While snapcraft suggests that I use something like `organize`, `filesets` and `stage`, the issue is that the source files for those dependencies are identical - there is no reason for any manual work here.

Source hashes are the same:

snapcraft-microstack # sha256sum ./parts/cluster/install/lib/python3.8/site-packages/click/_textwrap.py
6a30b3933165cb9b639bd7e843937dfcc39e69824c063025b6e15aebd9f88976

./parts/cluster/install/lib/python3.8/site-packages/click/_textwrap.py
snapcraft-microstack # sha256sum ./parts/openstack-projects/install/lib/python3.8/site-packages/click/_textwrap.py
6a30b3933165cb9b639bd7e843937dfcc39e69824c063025b6e15aebd9f88976 ./parts/openstack-projects/install/lib/python3.8/site-packages/click/_textwrap.py

.pyc files are different:

snapcraft-microstack # sha256sum ./parts/openstack-projects/install/lib/python3.8/site-packages/click/__pycache__/_textwrap.cpython-38.pyc
398b47a5abfc87e9da73153e42d48dcd5d917bd637a0e0af1eb6999f19fb1085 ./parts/openstack-projects/install/lib/python3.8/site-packages/click/__pycache__/_textwrap.cpython-38.pyc

snapcraft-microstack # sha256sum ./parts/cluster/install/lib/python3.8/site-packages/click/__pycache__/_textwrap.cpython-38.pyc
d4642cfecd727d228944a1d31ff728e7ef6529a7a88898f6568ea6e96d1f8f82 ./parts/cluster/install/lib/python3.8/site-packages/click/__pycache__/_textwrap.cpython-38.pyc

RECORD files include hashes as well, hence they are also different:

snapcraft-microstack # diff ./parts/openstack-projects/install/lib/python3.8/site-packages/Flask-1.1.2.dist-info/RECORD ./parts/cluster/install/lib/python3.8/site-packages/Flask-1.1.2.dist-info/RECORD
1c1
< ../../../bin/flask,sha256=VXQqccMeG03Rn8_yN8Kq3Up13rzyaoHsEckFnCxHor4,242
---
> ../../../bin/flask,sha256=NAzPpe84iZFX3PYsCZEirt3fAFObAjBuCpM25792kSU,231

Apparently, as of python 3.7, .pyc files include a timestamp and a size of the source by default (PycInvalidationMode.TIMESTAMP). There is a way to override this behavior by setting the SOURCE_DATE_EPOCH environment variable to switch py_compile to using PycInvalidationMode.CHECKED_HASH:

https://docs.python.org/3/library/py_compile.html
py_compile.compile(file, cfile=None, dfile=None, doraise=False, optimize=-1, invalidation_mode=PycInvalidationMode.TIMESTAMP, quiet=0)

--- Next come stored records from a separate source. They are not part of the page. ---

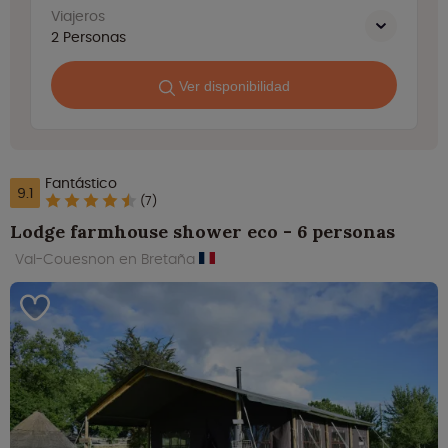
Viajeros
2
Personas
Ver disponibilidad
Fantástico
9.1
(7)
Lodge farmhouse shower eco - 6 personas
Val-Couesnon en Bretaña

invalidation_mode should be a member of the PycInvalidationMode enum and controls how the generated bytecode cache is invalidated at runtime. The default is PycInvalidationMode.CHECKED_HASH ***if the SOURCE_DATE_EPOCH environment variable is set***, otherwise ***the default is PycInvalidationMode.TIMESTAMP***.

https://docs.python.org/3/library/py_compile.html#py_compile.PycInvalidationMode.TIMESTAMP
TIMESTAMP
The .pyc file includes the timestamp and size of the source file, which Python will compare against the metadata of the source file at runtime to determine if the .pyc file needs to be regenerated.

https://docs.python.org/3/library/py_compile.html#py_compile.PycInvalidationMode.CHECKED_HASH
CHECKED_HASH
The .pyc file includes a hash of the source file content, which Python will compare against the source at runtime to determine if the .pyc file needs to be regenerated.

The following workaround works because environment variables are passed down by default from the parent process in subprocess functions.

    override-build:
      export SOURCE_DATE_EPOCH=0
      snapcraftctl build